ENTRIES SUPPLIED below:

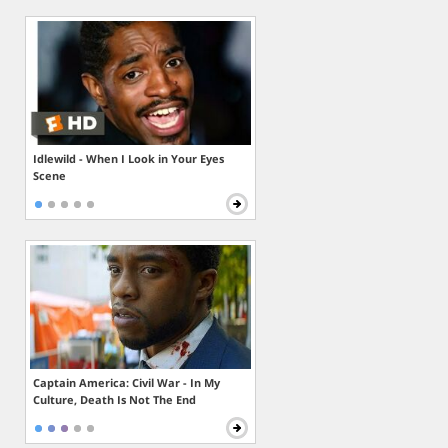
Idlewild - When I Look in Your Eyes
Scene
Captain America: Civil War - In My
Culture, Death Is Not The End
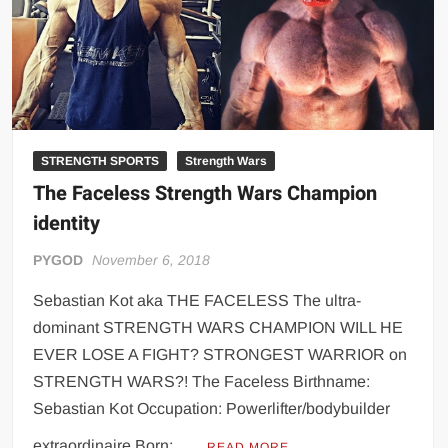
Big Stoke: “I’m short. I’m bald. I can’t get any hoes”
wwe Green Shirt Guy
“SAMOA STRONG” MANU SEFU™
DAI JIARUI 戴嘉睿 | SLAUGHTERSPORT Gaming & Fighting
1,000 pounds Max Bottom Position Squat aka Anderson Squat
STRENGTH SPORTS
Strength Wars
SAISHIZEN™ 最自然 | SLAUGHTERSPORT
The Faceless Strength Wars Champion
COLT BRADDOCK™ | SLAUGHTERSPORT Challenge
identity
“GRAVITON” MILOSZ KOWALSKI™
“THE UNTOUCHABLE” ISMAËL EL-KOURI™
PYGOD
November 6, 2018
TITAN NOIR™ | SLAUGHTERSPORT.COM
Sebastian Kot aka THE FACELESS The ultra-
IVAR THE INEVITABLE™ | SLAUGHTERSPORT Challenge
dominant STRENGTH WARS CHAMPION WILL HE
KYLE OLIVER™ SLAUGHTERSPORT Challenge
EVER LOSE A FIGHT? STRONGEST WARRIOR on
EL COLIBRI™ SLAUGHTERSPORT Challenge
STRENGTH WARS?! The Faceless Birthname:
Sebastian Kot Occupation: Powerlifter/bodybuilder
extraordinaire Born: …
READ MORE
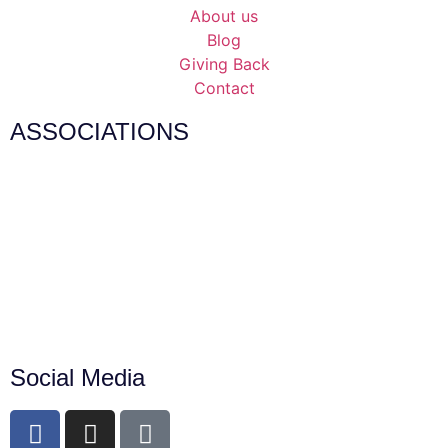
About us
Blog
Giving Back
Contact
ASSOCIATIONS
Social Media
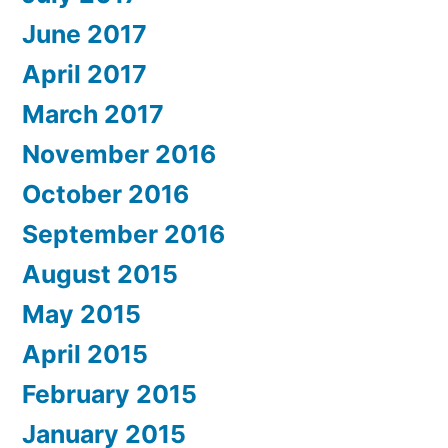
June 2017
April 2017
March 2017
November 2016
October 2016
September 2016
August 2015
May 2015
April 2015
February 2015
January 2015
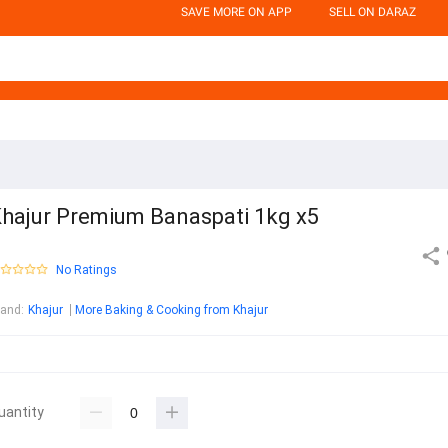
SAVE MORE ON APP
SELL ON DARAZ
hajur Premium Banaspati 1kg x5
No Ratings
rand
:
Khajur
More Baking & Cooking from Khajur
uantity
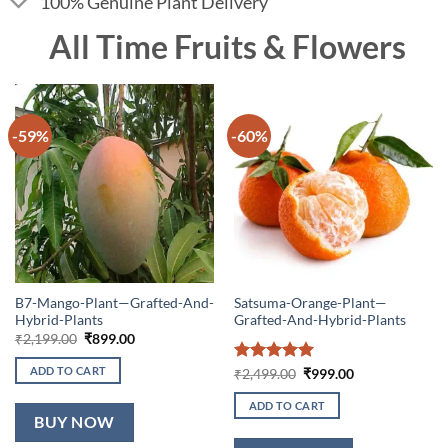
100% Genuine Plant Delivery
All Time Fruits & Flowers
-59%
-60%
B7-Mango-Plant—Grafted-And-
Satsuma-Orange-Plant—
Hybrid-Plants
Grafted-And-Hybrid-Plants
Original
Current
₹
2,199.00
₹
899.00
price
price
was:
is:
ADD TO CART
Rated
5
Original
Current
₹
2,499.00
₹
999.00
₹2,199.00.
₹899.00.
price
price
out of 5
was:
is:
ADD TO CART
₹2,499.00.
₹999.00.
BUY NOW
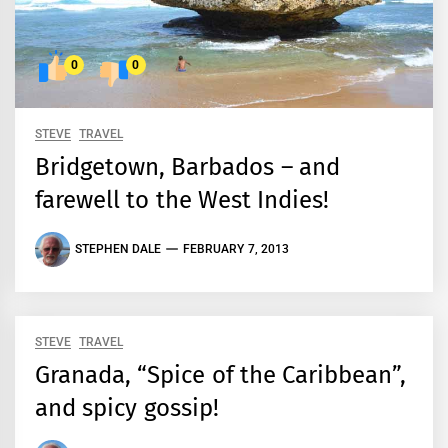
0
0
STEVE
TRAVEL
Bridgetown, Barbados – and
farewell to the West Indies!
STEPHEN DALE
FEBRUARY 7, 2013
STEVE
TRAVEL
Granada, “Spice of the Caribbean”,
and spicy gossip!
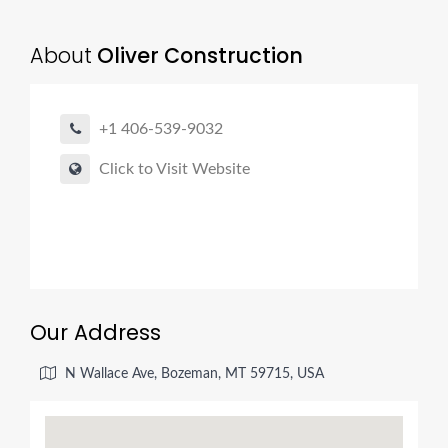
About
Oliver Construction
+1 406-539-9032
Click to Visit Website
Our Address
N Wallace Ave, Bozeman, MT 59715, USA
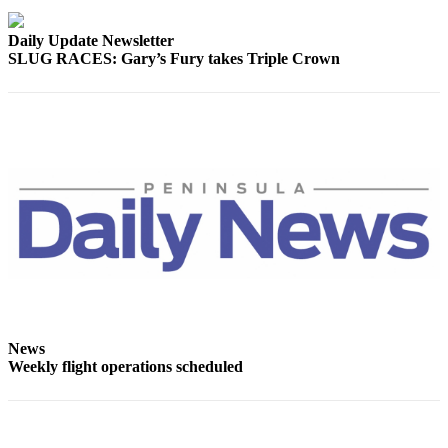
Entertainment
Daily Update Newsletter
Submit a
SLUG RACES: Gary’s Fury takes Triple Crown
Wedding
Announcement
Opinion
Letters
to the
Editor
Submit
Letter
to the
Editor
News
Weekly flight operations scheduled
Obituaries
Place a
Death
Notice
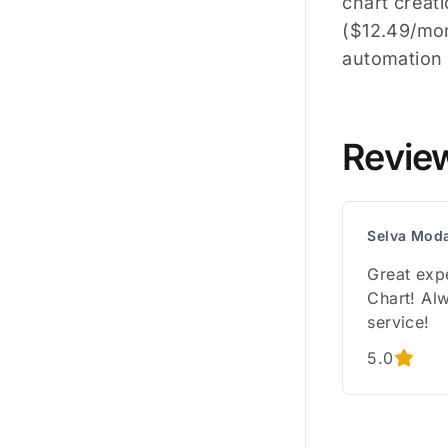
chart creat
($12.49/mo
automation 
Revie
Selva Mod
Great exp
Chart! Alw
service!
5.0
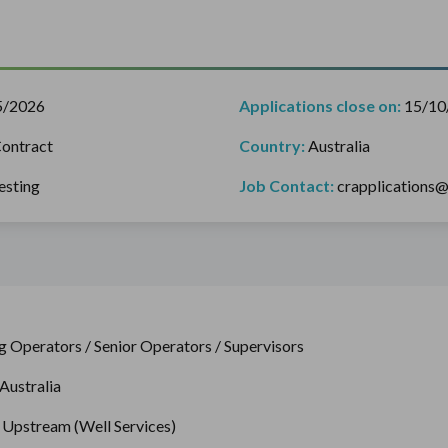
5/2026
Applications close on:
15/10
ontract
Country:
Australia
esting
Job Contact:
crapplications
g Operators / Senior Operators / Supervisors
Australia
– Upstream (Well Services)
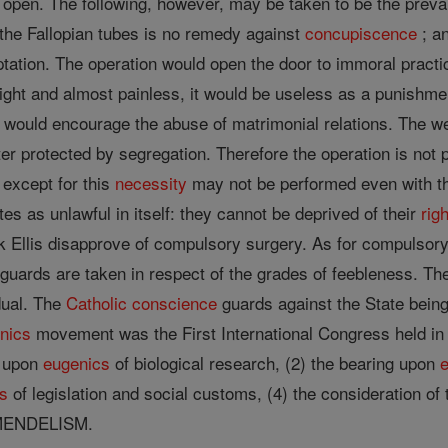
s open. The following, however, may be taken to be the preva
 the Fallopian tubes is no remedy against
concupiscence
; an
tation. The operation would open the door to immoral pract
light and almost painless, it would be useless as a punishment
t would encourage the abuse of matrimonial relations. The wel
ter protected by segregation. Therefore the operation is not
 except for this
necessity
may not be performed even with th
es as unlawful in itself: they cannot be deprived of their
righ
 Ellis disapprove of compulsory surgery. As for compulsory
eguards are taken in respect of the grades of feebleness. T
dual. The
Catholic
conscience
guards against the State being
nics
movement was the First International Congress held in L
g upon
eugenics
of biological research, (2) the bearing upon
s
of legislation and social customs, (4) the consideration of 
MENDELISM.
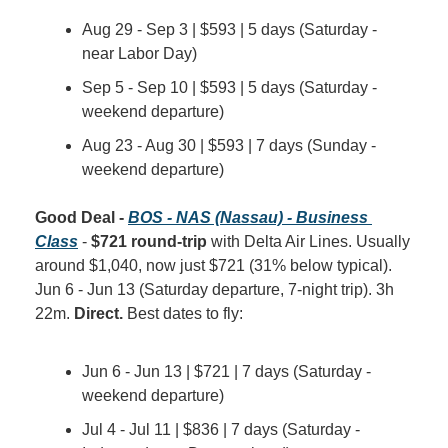
Aug 29 - Sep 3 | $593 | 5 days (Saturday - 
near Labor Day)
Sep 5 - Sep 10 | $593 | 5 days (Saturday - 
weekend departure)
Aug 23 - Aug 30 | $593 | 7 days (Sunday - 
weekend departure)
Good Deal - 
BOS - NAS (Nassau) - Business 
Class
 - 
$721 round-trip
 with Delta Air Lines. Usually 
around $1,040, now just $721 (31% below typical). 
Jun 6 - Jun 13 (Saturday departure, 7-night trip). 3h 
22m. 
Direct.
 Best dates to fly:
Jun 6 - Jun 13 | $721 | 7 days (Saturday - 
weekend departure)
Jul 4 - Jul 11 | $836 | 7 days (Saturday - 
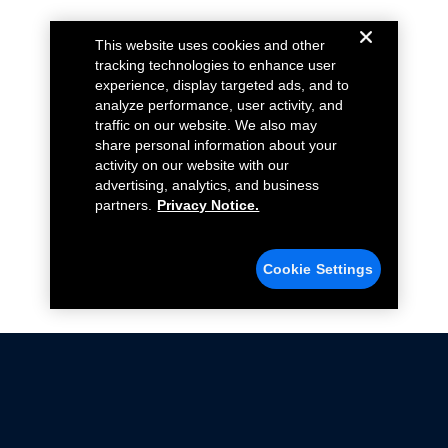
This website uses cookies and other
tracking technologies to enhance user
experience, display targeted ads, and to
analyze performance, user activity, and
traffic on our website. We also may
share personal information about your
activity on our website with our
advertising, analytics, and business
partners.
Privacy Notice.
Cookie Settings
Not all Ford Racing Parts may be installed on vehicles
that are driven on public roads.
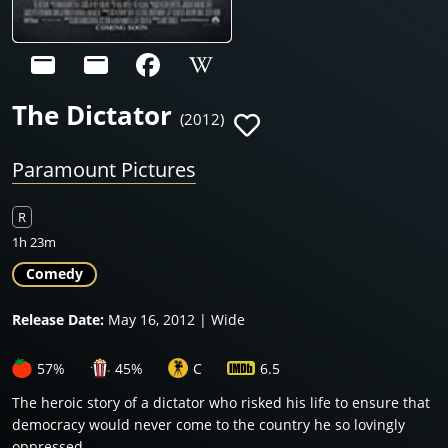
The Dictator
(2012)
Paramount Pictures
R
1h 23m
Comedy
Release Date:
May 16, 2012 | Wide
57%
45%
C
6.5
The heroic story of a dictator who risked his life to ensure that
democracy would never come to the country he so lovingly
oppressed.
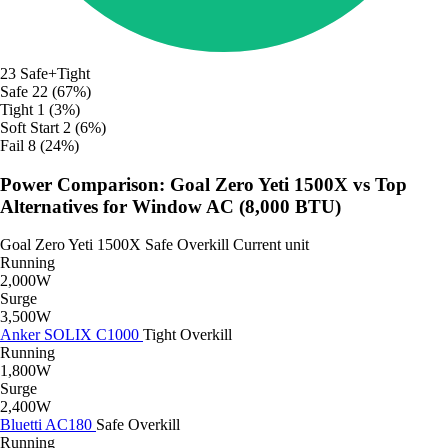
23
Safe+Tight
Safe
22 (67%)
Tight
1 (3%)
Soft Start
2 (6%)
Fail
8 (24%)
Power Comparison: Goal Zero Yeti 1500X vs Top
Alternatives for Window AC (8,000 BTU)
Goal Zero Yeti 1500X
Safe
Overkill
Current unit
Running
2,000W
Surge
3,500W
Anker SOLIX C1000
Tight
Overkill
Running
1,800W
Surge
2,400W
Bluetti AC180
Safe
Overkill
Running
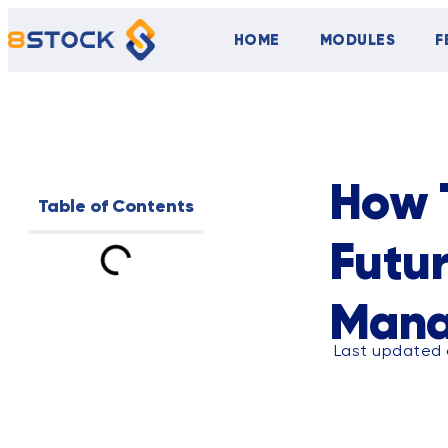
HOME
MODULES
F
ALL
BLOG
How T
Table of Contents
Futu
Man
Last updated 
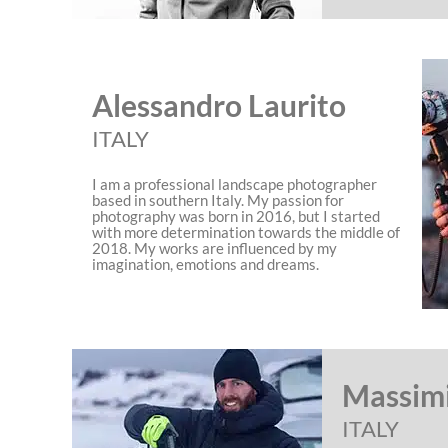
Alessandro Laurito
ITALY
I am a professional landscape photographer
based in southern Italy. My passion for
photography was born in 2016, but I started
with more determination towards the middle of
2018. My works are influenced by my
imagination, emotions and dreams.
Massimi
ITALY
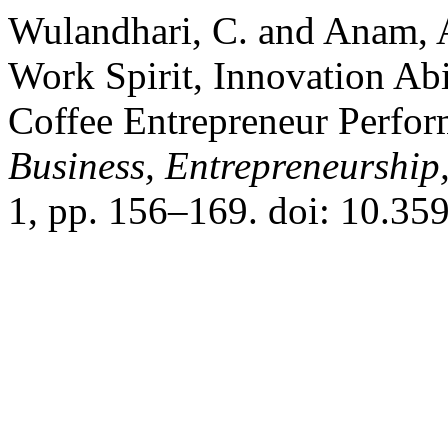
Wulandhari, C. and Anam, A
Work Spirit, Innovation Abi
Coffee Entrepreneur Perfo
Business, Entrepreneurship
1, pp. 156–169. doi: 10.35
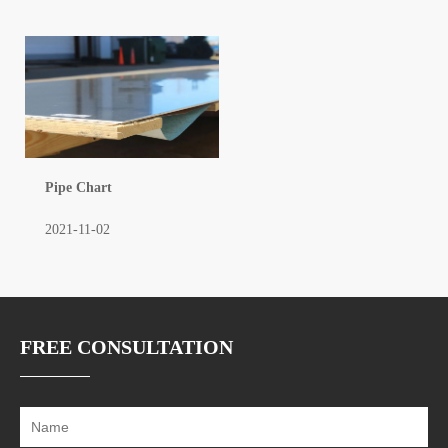
Pipe Chart
2021-11-02
FREE CONSULTATION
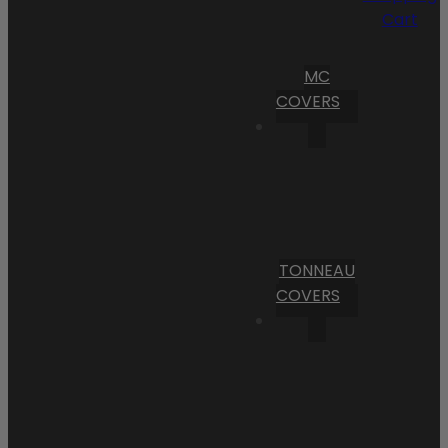
Cart
MC
COVERS
TONNEAU
COVERS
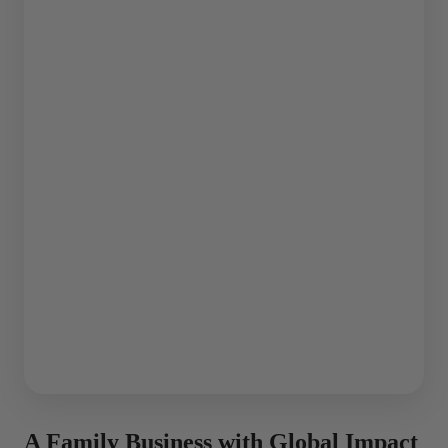
A Family Business with Global Impact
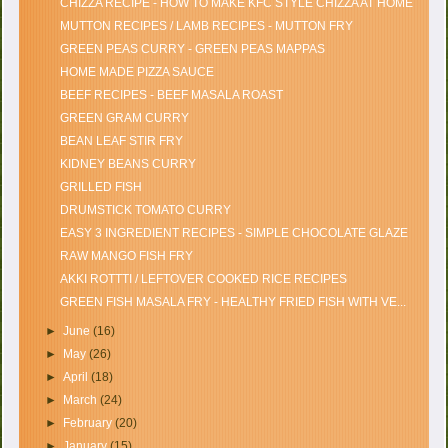
CHIZZA RECIPE - HOW TO MAKE KFC STYLE CHIZZA AT HOME
MUTTON RECIPES / LAMB RECIPES - MUTTON FRY
GREEN PEAS CURRY - GREEN PEAS MAPPAS
HOME MADE PIZZA SAUCE
BEEF RECIPES - BEEF MASALA ROAST
GREEN GRAM CURRY
BEAN LEAF STIR FRY
KIDNEY BEANS CURRY
GRILLED FISH
DRUMSTICK TOMATO CURRY
EASY 3 INGREDIENT RECIPES - SIMPLE CHOCOLATE GLAZE
RAW MANGO FISH FRY
AKKI ROTTTI / LEFTOVER COOKED RICE RECIPES
GREEN FISH MASALA FRY - HEALTHY FRIED FISH WITH VE...
►
June
(16)
►
May
(26)
►
April
(18)
►
March
(24)
►
February
(20)
►
January
(15)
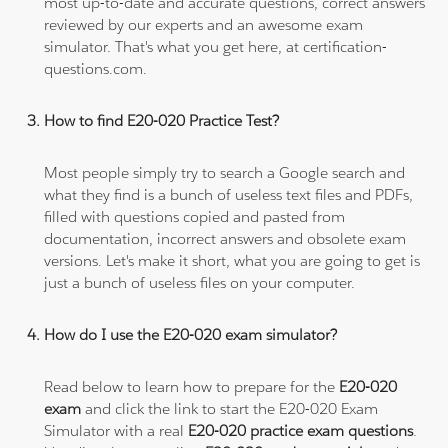
most up-to-date and accurate questions, correct answers
reviewed by our experts and an awesome exam
simulator. That's what you get here, at certification-
questions.com.
How to find E20-020 Practice Test?
Most people simply try to search a Google search and
what they find is a bunch of useless text files and PDFs,
filled with questions copied and pasted from
documentation, incorrect answers and obsolete exam
versions. Let's make it short, what you are going to get is
just a bunch of useless files on your computer.
How do I use the E20-020 exam simulator?
Read below to learn how to prepare for the
E20-020
exam
and click the link to start the E20-020 Exam
Simulator with a real
E20-020 practice exam questions
.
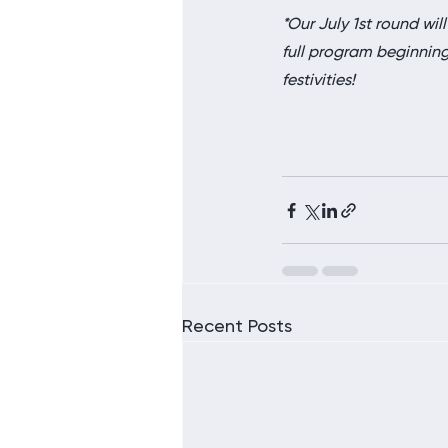
*Our July 1st round will
full program beginning o
festivities!
Recent Posts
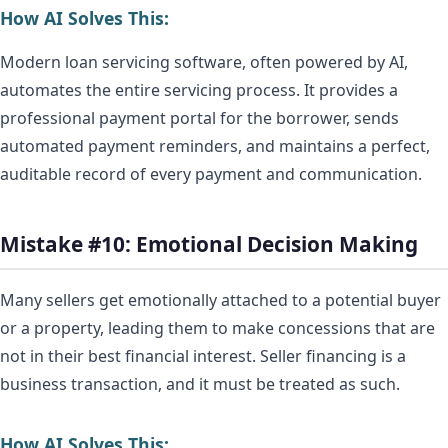
How AI Solves This:
Modern loan servicing software, often powered by AI,
automates the entire servicing process. It provides a
professional payment portal for the borrower, sends
automated payment reminders, and maintains a perfect,
auditable record of every payment and communication.
Mistake #10: Emotional Decision Making
Many sellers get emotionally attached to a potential buyer
or a property, leading them to make concessions that are
not in their best financial interest. Seller financing is a
business transaction, and it must be treated as such.
How AI Solves This:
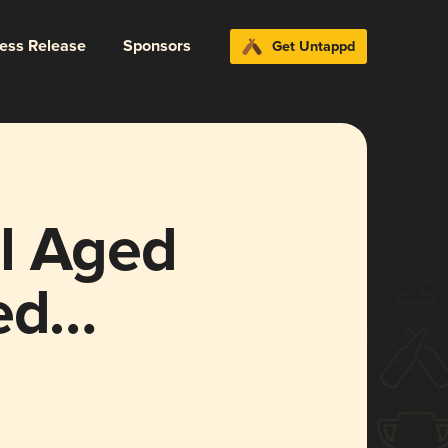
ress Release
Sponsors
Get Untappd
l Aged
ed
un Size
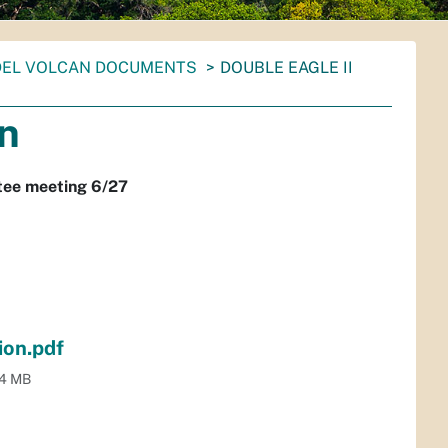
DEL VOLCAN DOCUMENTS
DOUBLE EAGLE II
on
ttee meeting 6/27
ion.pdf
.4 MB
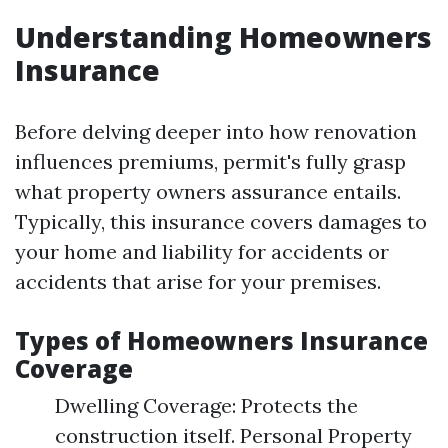
Understanding Homeowners
Insurance
Before delving deeper into how renovation
influences premiums, permit's fully grasp
what property owners assurance entails.
Typically, this insurance covers damages to
your home and liability for accidents or
accidents that arise for your premises.
Types of Homeowners Insurance
Coverage
Dwelling Coverage: Protects the
construction itself. Personal Property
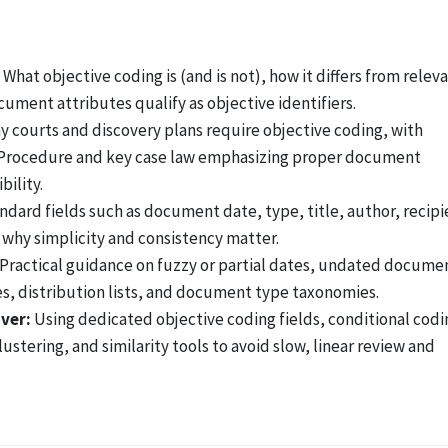
What objective coding is (and is not), how it differs from relev
cument attributes qualify as objective identifiers.
 courts and discovery plans require objective coding, with
il Procedure and key case law emphasizing proper document
ility.
dard fields such as document date, type, title, author, recipi
 why simplicity and consistency matter.
Practical guidance on fuzzy or partial dates, undated docume
s, distribution lists, and document type taxonomies.
over:
Using dedicated objective coding fields, conditional codi
stering, and similarity tools to avoid slow, linear review and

End of ENTRIES SUPPLIED.

## WHAT IS REQUIRED
An answer is complete only when it holds every line above containing the string "questions".

## RESULT
most up-to-date and accurate questions, correct answers
questions.com.
filled with questions copied and pasted from
E20-020 practice exam questions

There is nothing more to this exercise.